Letak desa ini hanya berjarak lima kilo meter dari Kota Kefamenanu, Ibukota Kabupaten TTU. Kekurangan pangan yang dialami masyarakat di beberapa daerah pedesaan di Kabupaten TTU merupakan dampak dari gagal panen pada musim tanam tahun 2010 lalu akibat curah hujan berlebihan di daerah itu.
Setiap hari warga di desa itu berbondong-bondong ke hutan mencari asam dan biji asam. Daging asam dijual ke pasar sedangkan bijinya diolah untuk dikonsumsi. Biji asam yang dipilih dari hutan, dicampur dengan kapur sirih dan ditumbuk menggunakan lesung kayu hingga hancur menyerupai bubur. Biji asam yang hancur kemudian diolah lagi untuk dikonsumsi keluarga.
Warga Desa Bijaepasu yang hidupnya hanya bergantung pada sector pertanian, tahun ini tidak bisa berbuat banyak karena seluruh tanaman pangan terutama jagung gagal panen. Hidup mereka pun bergantung pada alam dan hasil hutan di sekitarnya yaitu asam.
Dari asam, mereka bisa bertahan hidup. Ada beberapa warga beralih profesi menjadi pedagang asam. Kebetulan harga asam tahun ini cukup bagus karena produksi asam turun.
Satu kilogram asam dijual ke sejumlah pedang besar dengan harga Rp 4.000,00/ kg. Hasilnya lumayan bisa untuk membeli beras.
“Itupun kalau asam yang didapatkan dari hutan banyak. Kalau sedikit kita hanya bisa untuk beli beras satu kilo. Apalagi di hutan kita harus berebutan asam,” kata Theresia Bana, salah satu warga Desa Bijaepasu.

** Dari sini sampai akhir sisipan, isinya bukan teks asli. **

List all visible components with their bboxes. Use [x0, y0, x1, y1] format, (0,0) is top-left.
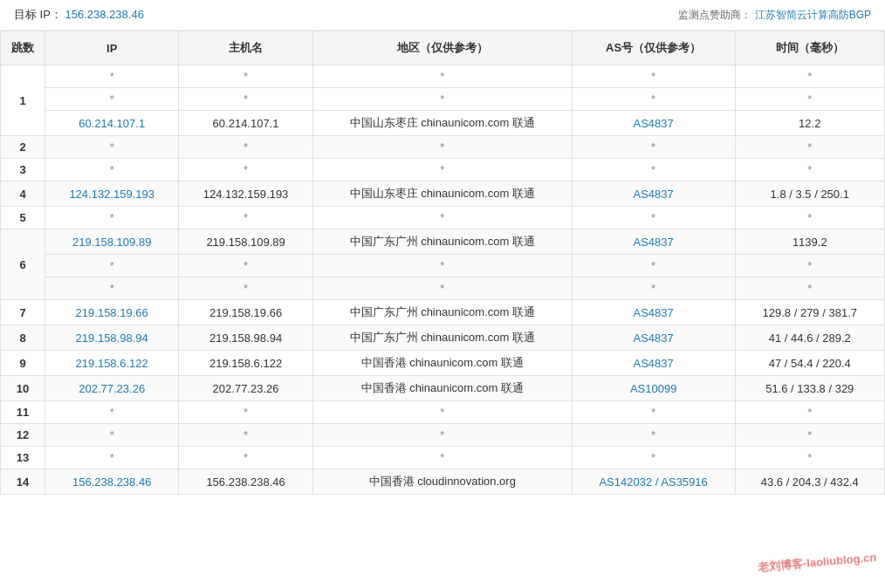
as-cell[interactable]: AS4837	[572, 111, 735, 136]
time-cell: 1139.2	[735, 229, 884, 255]
table-row: 6219.158.109.89219.158.109.89中国广东广州 chin…	[1, 229, 885, 255]
table-row: 14156.238.238.46156.238.238.46中国香港 cloud…	[1, 469, 885, 495]
table-row: *****	[1, 88, 885, 111]
time-cell: 51.6 / 133.8 / 329	[735, 376, 884, 401]
header-right: 监测点赞助商： 江苏智简云计算高防BGP	[678, 8, 871, 23]
as-cell[interactable]: AS4837	[572, 181, 735, 207]
hop-number: 12	[1, 424, 45, 447]
hostname-cell: *	[179, 401, 312, 424]
monitor-label: 监测点赞助商：	[678, 9, 751, 21]
as-cell[interactable]: AS142032 / AS35916	[572, 469, 735, 495]
col-ip: IP	[45, 31, 179, 65]
sponsor-link[interactable]: 江苏智简云计算高防BGP	[755, 9, 871, 21]
as-cell: *	[572, 255, 735, 277]
hostname-cell: 60.214.107.1	[179, 111, 312, 136]
time-cell: 47 / 54.4 / 220.4	[735, 351, 884, 376]
as-cell: *	[572, 447, 735, 469]
hostname-cell: *	[179, 277, 312, 300]
region-cell: *	[312, 159, 572, 181]
target-ip[interactable]: 156.238.238.46	[65, 8, 144, 21]
hop-number: 14	[1, 469, 45, 495]
as-cell[interactable]: AS10099	[572, 376, 735, 401]
region-cell: 中国山东枣庄 chinaunicom.com 联通	[312, 181, 572, 207]
as-cell: *	[572, 88, 735, 111]
region-cell: *	[312, 447, 572, 469]
region-cell: 中国香港 chinaunicom.com 联通	[312, 376, 572, 401]
hostname-cell: 124.132.159.193	[179, 181, 312, 207]
as-cell: *	[572, 159, 735, 181]
ip-cell[interactable]: 219.158.98.94	[45, 325, 179, 351]
ip-cell: *	[45, 207, 179, 229]
as-cell[interactable]: AS4837	[572, 300, 735, 325]
ip-cell: *	[45, 255, 179, 277]
ip-cell: *	[45, 424, 179, 447]
hop-number: 11	[1, 401, 45, 424]
ip-cell[interactable]: 156.238.238.46	[45, 469, 179, 495]
ip-cell[interactable]: 219.158.6.122	[45, 351, 179, 376]
as-cell: *	[572, 207, 735, 229]
region-cell: *	[312, 255, 572, 277]
time-cell: *	[735, 447, 884, 469]
time-cell: 1.8 / 3.5 / 250.1	[735, 181, 884, 207]
region-cell: *	[312, 136, 572, 159]
region-cell: 中国广东广州 chinaunicom.com 联通	[312, 229, 572, 255]
ip-cell[interactable]: 60.214.107.1	[45, 111, 179, 136]
time-cell: 41 / 44.6 / 289.2	[735, 325, 884, 351]
table-row: 13*****	[1, 447, 885, 469]
time-cell: *	[735, 65, 884, 88]
hostname-cell: 219.158.19.66	[179, 300, 312, 325]
hop-number: 13	[1, 447, 45, 469]
region-cell: *	[312, 401, 572, 424]
header-bar: 目标 IP： 156.238.238.46 监测点赞助商： 江苏智简云计算高防B…	[0, 0, 885, 31]
hop-number: 8	[1, 325, 45, 351]
region-cell: *	[312, 65, 572, 88]
hop-number: 2	[1, 136, 45, 159]
ip-cell[interactable]: 202.77.23.26	[45, 376, 179, 401]
hop-number: 3	[1, 159, 45, 181]
table-row: *****	[1, 255, 885, 277]
hop-number: 9	[1, 351, 45, 376]
target-label: 目标 IP：	[14, 8, 62, 21]
region-cell: 中国香港 chinaunicom.com 联通	[312, 351, 572, 376]
hop-number: 4	[1, 181, 45, 207]
as-cell[interactable]: AS4837	[572, 229, 735, 255]
table-row: 60.214.107.160.214.107.1中国山东枣庄 chinaunic…	[1, 111, 885, 136]
region-cell: *	[312, 424, 572, 447]
table-row: 12*****	[1, 424, 885, 447]
table-row: 1*****	[1, 65, 885, 88]
as-cell: *	[572, 277, 735, 300]
time-cell: *	[735, 136, 884, 159]
time-cell: *	[735, 277, 884, 300]
time-cell: *	[735, 401, 884, 424]
col-region: 地区（仅供参考）	[312, 31, 572, 65]
ip-cell[interactable]: 219.158.109.89	[45, 229, 179, 255]
hostname-cell: *	[179, 207, 312, 229]
as-cell[interactable]: AS4837	[572, 351, 735, 376]
ip-cell: *	[45, 277, 179, 300]
hostname-cell: *	[179, 447, 312, 469]
hop-number: 7	[1, 300, 45, 325]
hop-number: 10	[1, 376, 45, 401]
ip-cell[interactable]: 219.158.19.66	[45, 300, 179, 325]
time-cell: 12.2	[735, 111, 884, 136]
table-row: 9219.158.6.122219.158.6.122中国香港 chinauni…	[1, 351, 885, 376]
time-cell: *	[735, 255, 884, 277]
region-cell: 中国山东枣庄 chinaunicom.com 联通	[312, 111, 572, 136]
hostname-cell: *	[179, 424, 312, 447]
hop-number: 1	[1, 65, 45, 136]
as-cell: *	[572, 424, 735, 447]
time-cell: 43.6 / 204.3 / 432.4	[735, 469, 884, 495]
time-cell: *	[735, 424, 884, 447]
ip-cell[interactable]: 124.132.159.193	[45, 181, 179, 207]
as-cell: *	[572, 401, 735, 424]
hostname-cell: 219.158.109.89	[179, 229, 312, 255]
col-hop: 跳数	[1, 31, 45, 65]
table-row: 3*****	[1, 159, 885, 181]
region-cell: *	[312, 207, 572, 229]
region-cell: 中国广东广州 chinaunicom.com 联通	[312, 300, 572, 325]
as-cell[interactable]: AS4837	[572, 325, 735, 351]
hostname-cell: 219.158.6.122	[179, 351, 312, 376]
table-row: 5*****	[1, 207, 885, 229]
header-left: 目标 IP： 156.238.238.46	[14, 7, 144, 23]
time-cell: *	[735, 207, 884, 229]
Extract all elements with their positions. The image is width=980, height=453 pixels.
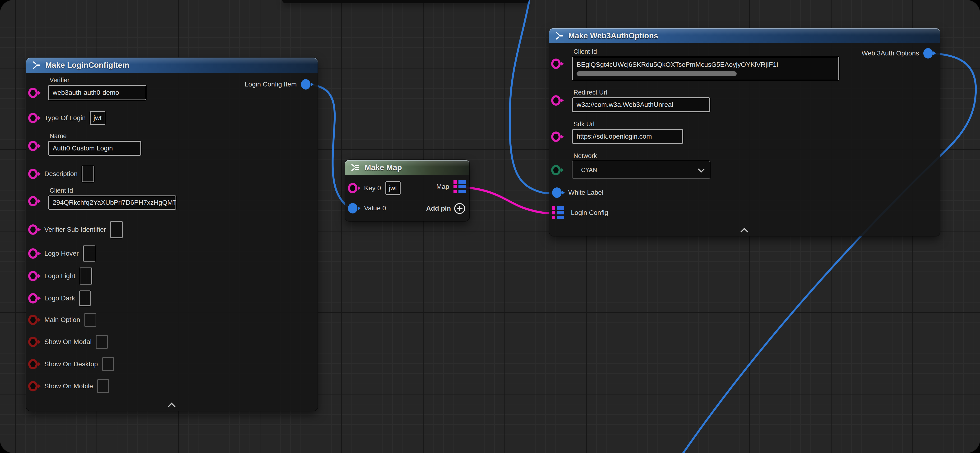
login-config-pin[interactable] — [552, 206, 564, 219]
show-on-modal-checkbox[interactable] — [96, 335, 108, 349]
logo-dark-pin[interactable] — [28, 293, 38, 304]
client-id-pin-label: Client Id — [573, 48, 597, 55]
key0-input[interactable]: jwt — [385, 181, 401, 195]
verifier-value: web3auth-auth0-demo — [52, 89, 119, 97]
value0-pin[interactable] — [348, 203, 358, 214]
logo-light-label: Logo Light — [45, 272, 75, 280]
key0-pin[interactable] — [348, 183, 358, 193]
wire-top-to-white-label[interactable] — [510, 0, 556, 193]
name-input[interactable]: Auth0 Custom Login — [48, 141, 141, 156]
logo-hover-input[interactable] — [83, 246, 95, 261]
type-of-login-row: Type Of Login jwt — [28, 111, 105, 125]
show-on-modal-pin[interactable] — [28, 337, 38, 347]
value0-row: Value 0 — [348, 203, 386, 214]
add-pin-row[interactable]: Add pin — [426, 203, 465, 214]
description-row: Description — [28, 166, 94, 182]
logo-hover-row: Logo Hover — [28, 246, 95, 261]
logo-dark-label: Logo Dark — [45, 295, 75, 302]
client-id-input[interactable]: BEglQSgt4cUWcj6SKRdu5QkOXTsePmMcusG5EAoy… — [572, 57, 839, 80]
node-header[interactable]: Make LoginConfigItem — [26, 57, 318, 73]
value0-label: Value 0 — [364, 204, 386, 212]
graph-canvas[interactable]: Make LoginConfigItem Login Config Item V… — [0, 0, 980, 453]
map-output-row: Map — [436, 180, 466, 193]
show-on-mobile-row: Show On Mobile — [28, 379, 109, 393]
sdk-url-pin[interactable] — [551, 131, 561, 142]
collapse-chevron-icon[interactable] — [741, 228, 748, 233]
make-struct-icon — [555, 31, 564, 41]
map-output-label: Map — [436, 183, 449, 190]
map-output-pin[interactable] — [453, 180, 466, 193]
client-id-value: BEglQSgt4cUWcj6SKRdu5QkOXTsePmMcusG5EAoy… — [577, 61, 778, 68]
login-config-row: Login Config — [552, 206, 608, 219]
output-row: Login Config Item — [245, 79, 314, 90]
node-header[interactable]: Make Web3AuthOptions — [549, 28, 940, 43]
clipped-node-top-edge[interactable] — [282, 0, 529, 3]
collapse-chevron-icon[interactable] — [169, 403, 175, 407]
sdk-url-input[interactable]: https://sdk.openlogin.com — [572, 129, 683, 144]
redirect-url-input[interactable]: w3a://com.w3a.Web3AuthUnreal — [572, 97, 710, 112]
verifier-sub-identifier-pin[interactable] — [28, 224, 38, 235]
verifier-pin[interactable] — [28, 88, 38, 98]
logo-dark-input[interactable] — [79, 290, 91, 306]
node-header[interactable]: Make Map — [345, 160, 469, 175]
logo-dark-row: Logo Dark — [28, 290, 91, 306]
type-of-login-pin[interactable] — [28, 113, 38, 123]
verifier-sub-identifier-label: Verifier Sub Identifier — [45, 226, 106, 233]
add-pin-icon[interactable] — [454, 203, 465, 214]
show-on-mobile-checkbox[interactable] — [97, 379, 109, 393]
type-of-login-input[interactable]: jwt — [90, 111, 105, 125]
node-make-login-config-item[interactable]: Make LoginConfigItem Login Config Item V… — [26, 57, 318, 411]
client-id-pin[interactable] — [551, 59, 561, 69]
login-config-item-output-pin[interactable] — [301, 79, 310, 90]
web3auth-options-output-pin[interactable] — [923, 48, 933, 59]
name-pin[interactable] — [28, 141, 38, 151]
client-id-scrollbar[interactable] — [577, 71, 737, 76]
wire-map-to-login-config[interactable] — [463, 187, 557, 213]
main-option-row: Main Option — [28, 313, 96, 327]
main-option-label: Main Option — [45, 316, 80, 324]
node-make-web3auth-options[interactable]: Make Web3AuthOptions Web 3Auth Options C… — [549, 28, 940, 236]
main-option-pin[interactable] — [28, 315, 38, 325]
verifier-pin-label: Verifier — [49, 76, 70, 84]
sdk-url-pin-label: Sdk Url — [573, 120, 595, 128]
redirect-url-value: w3a://com.w3a.Web3AuthUnreal — [577, 101, 673, 109]
add-pin-label: Add pin — [426, 205, 451, 212]
white-label-row: White Label — [552, 187, 603, 198]
white-label-label: White Label — [568, 189, 603, 196]
verifier-sub-identifier-input[interactable] — [110, 221, 123, 238]
logo-hover-pin[interactable] — [28, 248, 38, 259]
show-on-desktop-pin[interactable] — [28, 359, 38, 369]
redirect-url-pin[interactable] — [551, 95, 561, 106]
verifier-input[interactable]: web3auth-auth0-demo — [48, 85, 146, 100]
node-make-map[interactable]: Make Map Key 0 jwt Map Value 0 Ad — [345, 160, 469, 221]
node-title: Make Web3AuthOptions — [568, 31, 658, 40]
make-struct-icon — [32, 60, 41, 70]
network-dropdown[interactable]: CYAN — [572, 161, 710, 179]
name-pin-label: Name — [49, 132, 67, 140]
white-label-pin[interactable] — [552, 187, 562, 198]
key0-value: jwt — [389, 184, 397, 192]
network-pin[interactable] — [551, 165, 561, 175]
show-on-mobile-label: Show On Mobile — [45, 382, 93, 390]
client-id-input[interactable]: 294QRkchfq2YaXUbPri7D6PH7xzHgQMT — [48, 195, 176, 210]
show-on-mobile-pin[interactable] — [28, 381, 38, 391]
logo-light-pin[interactable] — [28, 271, 38, 281]
network-pin-label: Network — [573, 152, 597, 160]
client-id-pin[interactable] — [28, 196, 38, 206]
client-id-value: 294QRkchfq2YaXUbPri7D6PH7xzHgQMT — [52, 199, 176, 206]
logo-light-row: Logo Light — [28, 268, 92, 285]
key0-label: Key 0 — [364, 184, 381, 192]
name-value: Auth0 Custom Login — [52, 144, 113, 152]
description-input[interactable] — [82, 166, 94, 182]
main-option-checkbox[interactable] — [84, 313, 96, 327]
output-row: Web 3Auth Options — [862, 48, 935, 59]
logo-light-input[interactable] — [80, 268, 92, 285]
key0-row: Key 0 jwt — [348, 181, 401, 195]
show-on-desktop-checkbox[interactable] — [102, 357, 114, 371]
sdk-url-value: https://sdk.openlogin.com — [577, 133, 652, 140]
type-of-login-value: jwt — [94, 114, 102, 122]
description-pin[interactable] — [28, 169, 38, 179]
logo-hover-label: Logo Hover — [45, 250, 79, 257]
dropdown-chevron-icon — [698, 166, 705, 173]
web3auth-options-output-label: Web 3Auth Options — [862, 49, 919, 57]
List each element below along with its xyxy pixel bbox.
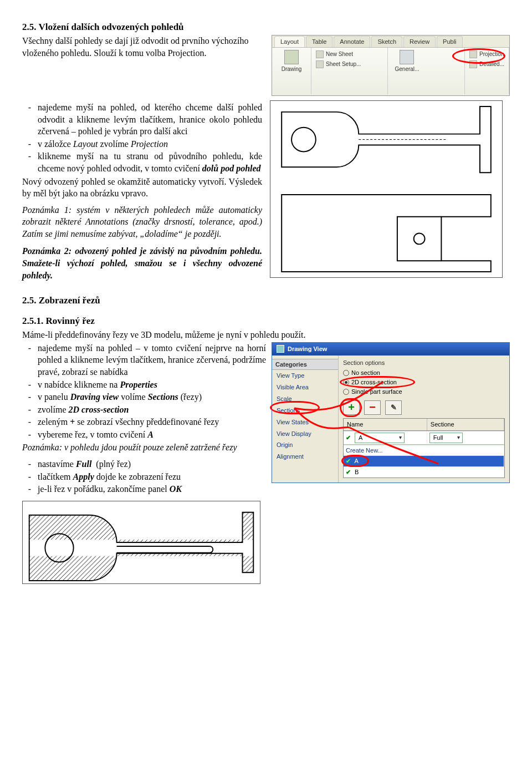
option-b[interactable]: B: [355, 469, 359, 475]
option-a[interactable]: A: [354, 458, 358, 464]
b-vybereme-a: vybereme řez, v tomto cvičení A: [38, 429, 266, 441]
section-type-select[interactable]: Full: [429, 433, 463, 443]
section-view-figure: [22, 501, 260, 584]
radio-no-section-label: No section: [351, 369, 380, 377]
radio-no-section[interactable]: No section: [343, 369, 505, 377]
new-sheet-label: New Sheet: [326, 50, 353, 58]
new-sheet-icon: [316, 50, 324, 58]
drawing-icon: [284, 50, 299, 64]
panel-title-text: Drawing View: [288, 345, 327, 353]
note-1: Poznámka 1: systém v některých pohledech…: [22, 204, 262, 240]
red-highlight-projection: [452, 48, 505, 64]
add-section-button[interactable]: +: [343, 400, 360, 415]
mechanical-views-figure: [270, 100, 503, 278]
ribbon-tab-sketch[interactable]: Sketch: [371, 36, 402, 47]
col-name: Name: [344, 419, 427, 430]
cat-sections[interactable]: Sections: [272, 405, 338, 417]
cat-view-display[interactable]: View Display: [272, 428, 338, 440]
ribbon-tab-layout[interactable]: Layout: [274, 36, 305, 47]
section-options-label: Section options: [343, 359, 505, 367]
rovinny-lead: Máme-li předdefinovány řezy ve 3D modelu…: [22, 329, 510, 341]
check-icon: ✔: [346, 434, 351, 441]
ribbon-toolbar: Layout Table Annotate Sketch Review Publ…: [272, 35, 510, 96]
svg-point-1: [414, 233, 425, 244]
drawing-label: Drawing: [282, 65, 302, 73]
radio-2d-cross[interactable]: 2D cross-section: [343, 378, 505, 387]
categories-header: Categories: [272, 359, 338, 370]
section-title-zobrazeni: 2.5. Zobrazení řezů: [22, 294, 510, 307]
section-title-vlozeni: 2.5. Vložení dalších odvozených pohledů: [22, 21, 510, 34]
ribbon-tab-annotate[interactable]: Annotate: [334, 36, 370, 47]
sheet-setup-button[interactable]: Sheet Setup...: [315, 60, 384, 69]
option-create-new[interactable]: Create New...: [344, 445, 504, 456]
note-2: Poznámka 2: odvozený pohled je závislý n…: [22, 245, 262, 281]
panel-main: Section options No section 2D cross-sect…: [339, 356, 509, 483]
b-najedeme-pohled: najedeme myší na pohled – v tomto cvičen…: [38, 342, 266, 378]
categories-list: Categories View Type Visible Area Scale …: [272, 356, 339, 483]
ribbon-tab-review[interactable]: Review: [403, 36, 436, 47]
cat-view-states[interactable]: View States: [272, 417, 338, 428]
b-properties: v nabídce klikneme na Properties: [38, 379, 266, 391]
section-name-select[interactable]: A: [355, 433, 405, 443]
sheet-setup-label: Sheet Setup...: [326, 60, 361, 68]
general-label: General...: [395, 65, 420, 73]
drawing-button[interactable]: Drawing: [275, 50, 308, 73]
b-full: nastavíme Full (plný řez): [38, 458, 266, 470]
general-icon: [400, 50, 414, 64]
svg-point-0: [291, 128, 316, 152]
cat-origin[interactable]: Origin: [272, 439, 338, 451]
radio-icon: [343, 379, 349, 385]
bullet-klikneme: klikneme myší na tu stranu od původního …: [38, 150, 262, 174]
bullet-najedeme: najedeme myší na pohled, od kterého chce…: [38, 101, 262, 138]
section-title-rovinny: 2.5.1. Rovinný řez: [22, 315, 510, 328]
general-button[interactable]: General...: [391, 50, 422, 73]
radio-icon: [343, 370, 349, 376]
cat-scale[interactable]: Scale: [272, 393, 338, 405]
derived-body: Nový odvozený pohled se okamžitě automat…: [22, 176, 262, 200]
remove-section-button[interactable]: −: [364, 400, 381, 415]
edit-section-button[interactable]: ✎: [385, 400, 402, 415]
radio-icon: [343, 389, 349, 395]
b-apply: tlačítkem Apply dojde ke zobrazení řezu: [38, 471, 266, 483]
sections-table: Name Sectione ✔ A Full Create New...: [343, 418, 505, 478]
ribbon-tab-publish[interactable]: Publi: [437, 36, 462, 47]
b-ok: je-li řez v pořádku, zakončíme panel OK: [38, 483, 266, 495]
b-sections: v panelu Draving view volíme Sections (ř…: [38, 391, 266, 403]
cat-visible-area[interactable]: Visible Area: [272, 382, 338, 393]
radio-single-part-label: Single part surface: [351, 388, 402, 396]
new-sheet-button[interactable]: New Sheet: [315, 50, 384, 59]
col-sectioned: Sectione: [427, 419, 504, 430]
sheet-setup-icon: [316, 60, 324, 68]
drawing-view-panel: Drawing View Categories View Type Visibl…: [272, 342, 510, 483]
check-icon: ✔: [346, 469, 351, 475]
ribbon-figure-wrapper: Layout Table Annotate Sketch Review Publ…: [265, 35, 510, 100]
check-icon: ✔: [346, 458, 351, 464]
b-2d-cross: zvolíme 2D cross-section: [38, 404, 266, 416]
b-green-plus: zeleným + se zobrazí všechny předdefinov…: [38, 416, 266, 428]
cat-view-type[interactable]: View Type: [272, 370, 338, 382]
panel-title-icon: [277, 345, 284, 353]
panel-titlebar: Drawing View: [272, 343, 509, 356]
ribbon-tab-table[interactable]: Table: [306, 36, 332, 47]
cat-alignment[interactable]: Alignment: [272, 451, 338, 463]
note-green-checked: Poznámka: v pohledu jdou použít pouze ze…: [22, 441, 266, 454]
bullet-layout-projection: v záložce Layout zvolíme Projection: [38, 138, 262, 150]
radio-single-part[interactable]: Single part surface: [343, 388, 505, 396]
radio-2d-cross-label: 2D cross-section: [351, 378, 397, 387]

Theresia mengatakan, pihaknya terpaksa menjual asam, supaya dapat uang. Uang hasil jual asam itu, kata Theresia, dipakai untuk beli beras serta kebutuhan rumah tangga seperti pakaian dan kebutuhan anak sekolah.
“Saya mulai beralih jadi pedagang asam sejak bulan Juli, habis mau bagaimana lagi harapan kami hanya asam. Itupun kami harus mencari di hutan dan hasilnya juga sangat sedikit, asam yang berbuah tahun ini sangat sedikit,” demikian Theresia.
Ibu empat anak ini mengaku sejak mengalami rawan pangan jadwal makan nasi yang seharusnya tiga kali dalam sehari berubah menjadi satu kali, hanya pada siang hari atau malam hari saja secara bergantian. Selain itu, mereka makan isi dan biji yang ditumbuk bercampur kapur.
"Sekarang kami makan hanya satu kali dalam sehari, kalau tidak siang berarti malam. Selain jadwal itu kami makan asam dan bijinya yang dicampur kapur sirih. Biasa kami tumbuk sampai jadi bubur baru kami makan. Kadang - kadang ditambah ubi kayu tapi tidak seterusnya ditambah ubi kayu karena hasil ubi kayu dan pisang juga tidak banyak", jelas Theresia.